A brand is a knowledge product. The brand is comprised of both beliefs (explicit knowledge) and experience (tacit knowledge). Among consumers, beliefs about a brand include topics such as quality, benefits, imagery, etc. Experience with a brand includes emotions, usage, sensations, etc. A goal of the brand marketing strategy is to identify the type of knowledge that is valuable to consumers and to plan a way to create that knowledge. In terms of capturing value in the market, some brands rely more on beliefs, and some brands rely more on brand experience.

Marketing companies generally have a portfolio of brands. For the most part, companies tend to create the same form of knowledge across all brands in the brand portfolio. For example, Apple is known for creating brand experience that consumers value. Many of Apple's brands - such as the ipod, iphone, imac, etc - are valued by consumers because of a unique and enjoyable experience. The experience includes the visual aesthetic, the easy to use interface, and the emotional reward of being seen to use a unique, cutting-edge product. Dell, on the other hand, created a portfolio of brands -- in computers, printers, peripherals, etc. -- that are valued by consumers due to the belief that it has high quality for the price. The value of Dell’s brand proposition can be communicated explicitly through comparisons of price, reliability, customizability and other dimensions.

Few companies successfully create both brands that are differentiated on beliefs as well as brands that are differentiated on experience. However, a good example of a company creating both brands differentiated on belief and brands differentiated on experience is Coca-Cola Company Japan in the mineral water category.

Several years ago (2005), Coca-Cola Company Japan introduced a mineral water brand named Aquatherapy Minaqua. The approach was to differentiate the brand on the belief that the water was extremely pure. The early brand slogan was “blessings of 25 years of nature” (which referred to the length of time the water moved through the natural water system before being extracted for bottling), and an early TV commercial had an image of a female forest spirit transforming into a waterfall. A later campaign (2008) used the slogan “pure you” and the image of a rain drop on a leaf and teardrop on a cheek. Aquatherapy Minaqua had success but did not take over the top market share, which was held by Volvic.

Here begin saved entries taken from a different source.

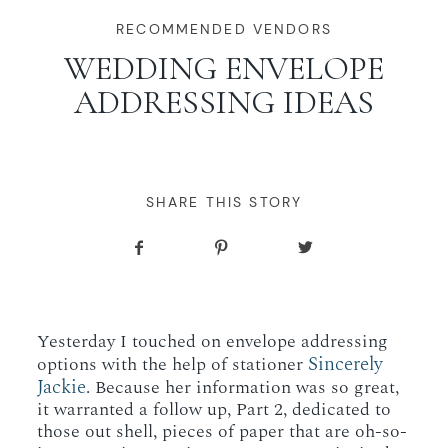
WORKING WITH MIKKEL
RECOMMENDED VENDORS
WEDDING ENVELOPE
ADDRESSING IDEAS
GALLERIES
SERVICES
SHARE THIS STORY
BLOG
CONTACT
Yesterday I touched on envelope addressing
Sincerely
options with the help of stationer
Jackie
. Because her information was so great,
it warranted a follow up, Part 2, dedicated to
those out shell, pieces of paper that are oh-so-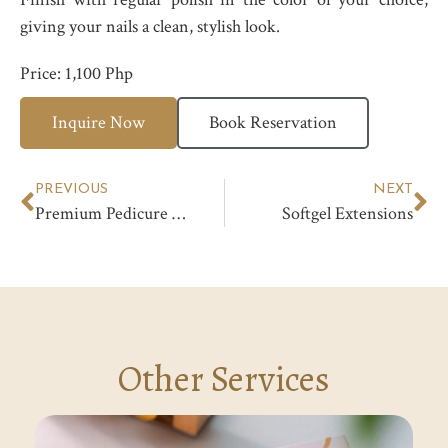
giving your nails a clean, stylish look.
Price: 1,100 Php
Inquire Now
Book Reservation
PREVIOUS
NEXT
Premium Pedicure with Deep Dermal Treatment
Softgel Extensions
Other Services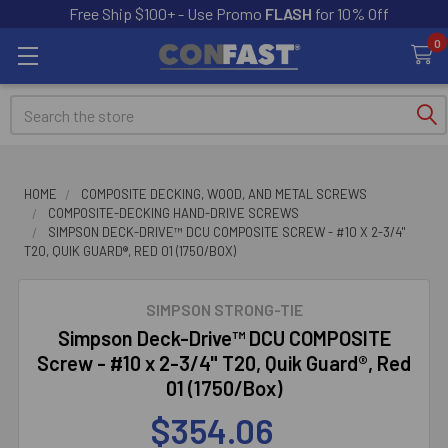
Free Ship $100+ - Use Promo
FLASH
for 10% Off
0
Search
HOME
COMPOSITE DECKING, WOOD, AND METAL SCREWS
COMPOSITE-DECKING HAND-DRIVE SCREWS
SIMPSON DECK-DRIVE™ DCU COMPOSITE SCREW - #10 X 2-3/4"
T20, QUIK GUARD®, RED 01 (1750/BOX)
SIMPSON STRONG-TIE
Simpson Deck-Drive™ DCU COMPOSITE
Screw - #10 x 2-3/4" T20, Quik Guard®, Red
01 (1750/Box)
$354.06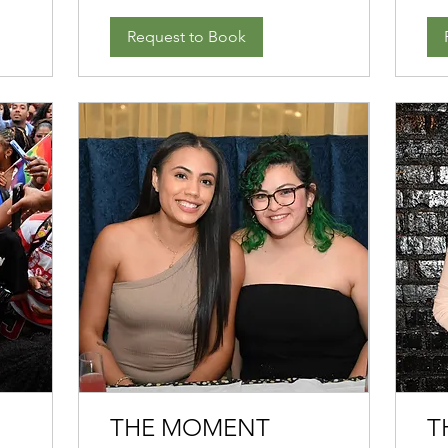
Request to Book
THE MOMENT
T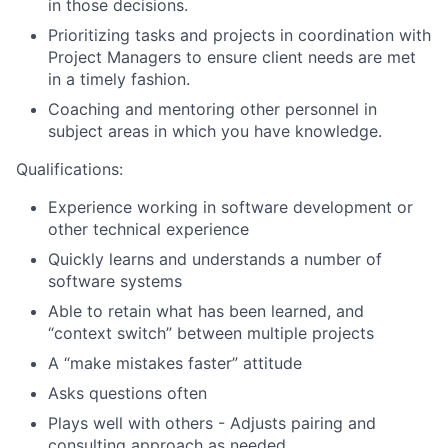
in those decisions.
Prioritizing tasks and projects in coordination with
Project Managers to ensure client needs are met
in a timely fashion.
Coaching and mentoring other personnel in
subject areas in which you have knowledge.
Qualifications:
Experience working in software development or
other technical experience
Quickly learns and understands a number of
software systems
Able to retain what has been learned, and
“context switch” between multiple projects
A “make mistakes faster” attitude
Asks questions often
Plays well with others - Adjusts pairing and
consulting approach as needed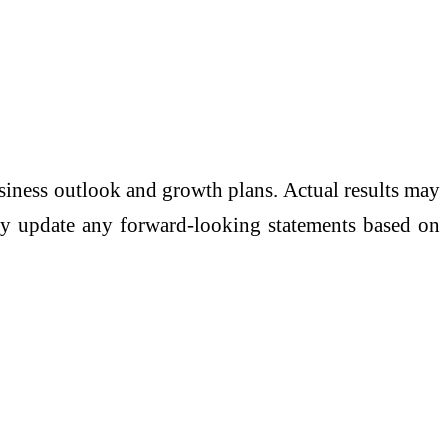
usiness outlook and growth plans. Actual results may
icly update any forward-looking statements based on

In 2009, Coca-Cola Company introduced a new mineral water brand -- ILOHAS – and phased out Aquatherapy Minaqua. ILOHAS appealed to consumers based on brand experience rather than brand belief. The PET bottle was made of a new type of thin plastic, so each bottle used less plastic than other brands. The use of less plastic was communicated as being good for the environment. The early slogan for advertising was “delicious + good for the environment”. The bottle also had another quality. The bottle was so thin that it could be twisted like a piece of paper when the bottle was empty. The TV commercials highlighted this experience by showing the actors twisting up the bottle and by showing the twisted up bottle at the end of the commercial. Moreover, twisted up bottles were often displayed in vending machines. Clearly, the brand was differentiated to consumers on the fun experience of twisting up the bottle. ILOHAS was very successful, and it took over the top sales spot from Volvic about one year after launch, according to Nikkei Shimbun.

The point of this story is that a branding process should be strong and flexible so that it can produce both “belief brands”, such as Aquatherapy Minaqua, and also “experience brands”, such as ILohas. A marketer with a branding process such as this has more strategy options to approach consumers and to respond to competitors.

If you think about the brand portfolio of your organization, you may ask yourself “How many of our brands are ‘belief brands’ and how many are ‘experience brands’?” This may tell you about the level of strength and flexibility of your organization’s branding capabilities.